白鵬 前人未到V40「言葉にならない」 日馬暴行問題、物言い騒動…揺れた九州場所

 「大相撲九州場所・14日目」(25日、福岡国際センター)

 横綱白鵬が13勝目(1敗)を挙げ、自身の持つ最多記録を更新し、前人未到の大台40回目の優勝を果たした。2敗で追っていた平幕の隠岐の海、北勝富士がそろって敗れ、結びの一番で平幕遠藤を押し出して決めた。千秋楽を待たずの優勝も自身の最多記録を更新する18回。今年55勝目を挙げ、2年ぶり年間最多勝を単独で獲得した。横綱日馬富士の暴行問題に大揺れの場所で、ざんげの気持ちを胸に1人横綱の重責を果たした。

 館内のやや優勢な遠藤コールに白鵬が鬼の形相となった。勝てば優勝の結びの一番。左で張って、必殺の右カチ上げで相手はグロッキー。左のど輪で一気に押し出した。2場所ぶりV40が決まり、大歓声と拍手に包まれた。

 支度部屋で水を飲み干すと「うまい!」と緊張から解放されたような第一声。「言葉にならないほどうれしい」とかみしめた。

 異常な日々だった。3日目に日馬富士の暴行問題が勃発し、その酒席には自らも同席していた。16日には「(日馬富士の)殴打にビール瓶は使われていない。馬乗りにもなっていない」と証言。今場所後には参考人として鳥取県警の聴取を受ける予定で、騒動とは無縁ではなかった。

 初日から10連勝したが11日目に関脇嘉風に敗れた際、土俵下から1分以上も“物言い”をアピール。品位を欠く醜態に大批判を浴びた。崩れなかったのは7年前、どん底だった角界を知るからだ。

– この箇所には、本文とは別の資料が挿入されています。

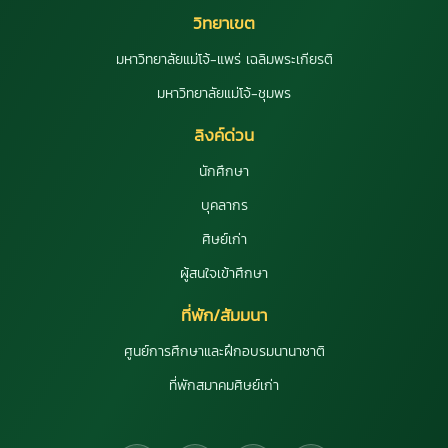
วิทยาเขต
มหาวิทยาลัยแม่โจ้-แพร่ เฉลิมพระเกียรติ
มหาวิทยาลัยแม่โจ้-ชุมพร
ลิงค์ด่วน
นักศึกษา
บุคลากร
ศิษย์เก่า
ผู้สนใจเข้าศึกษา
ที่พัก/สัมมนา
ศูนย์การศึกษาและฝึกอบรมนานาชาติ
ที่พักสมาคมศิษย์เก่า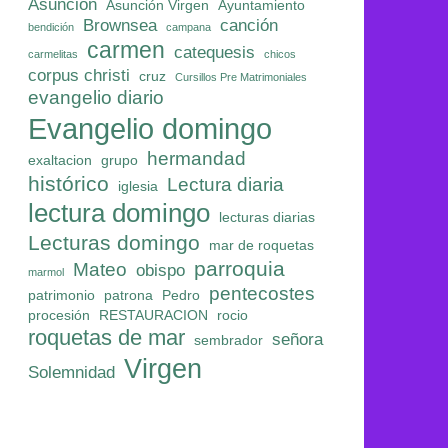
Asunción
Asunción Virgen
Ayuntamiento
Brownsea
canción
bendición
campana
carmen
catequesis
carmelitas
chicos
corpus christi
cruz
Cursillos Pre Matrimoniales
evangelio diario
Evangelio domingo
hermandad
exaltacion
grupo
histórico
Lectura diaria
iglesia
lectura domingo
lecturas diarias
Lecturas domingo
mar de roquetas
parroquia
Mateo
obispo
marmol
pentecostes
patrimonio
patrona
Pedro
procesión
RESTAURACION
rocio
roquetas de mar
señora
sembrador
Virgen
Solemnidad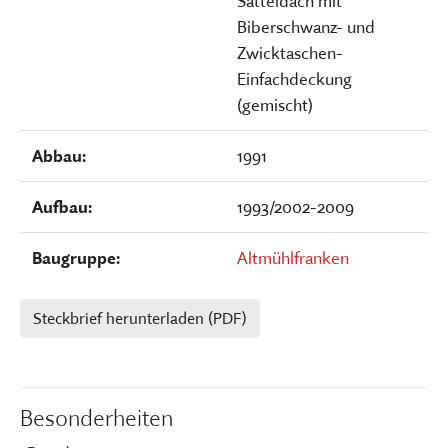
Satteldach mit
Biberschwanz- und
Zwicktaschen-
Einfachdeckung
(gemischt)
Abbau:
1991
Aufbau:
1993/2002-2009
Baugruppe:
Altmühlfranken
Steckbrief herunterladen (PDF)
Besonderheiten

 2010年の野球賭博問題でファンが離れ、観客はガラガラだった。「7年前、大変な場所を経験した。こういうことがないようにと思ったけど、本当に申し訳ない」と当時を思いざんげ。それでも15日間大入りだった今場所に、「温かい声援を送ってくれたありがたい」と目をつむり、頭を下げた。

 先場所は左膝痛で全休。「不安があった」と言うが阿武咲、貴景勝、北勝富士ら台頭する若手を次々とはね返した。出場3場所連続優勝はさすがの勝負師。3横綱が休場し、1人横綱として土俵での話題を盛り上げる責務を果たした。

 場所前、白鵬は熱弁した。「運という字には『軍』がある。戦わないと運は来ない」。戦い続ける最強横綱は2年ぶり年間最多勝の単独での獲得も決めた。次なる視界はあと31勝に迫る幕内1000勝。貴ノ岩の「あなたたちの時代は終わった」という発言が発端とされる暴行問題だが、白鵬の時代は終わらない。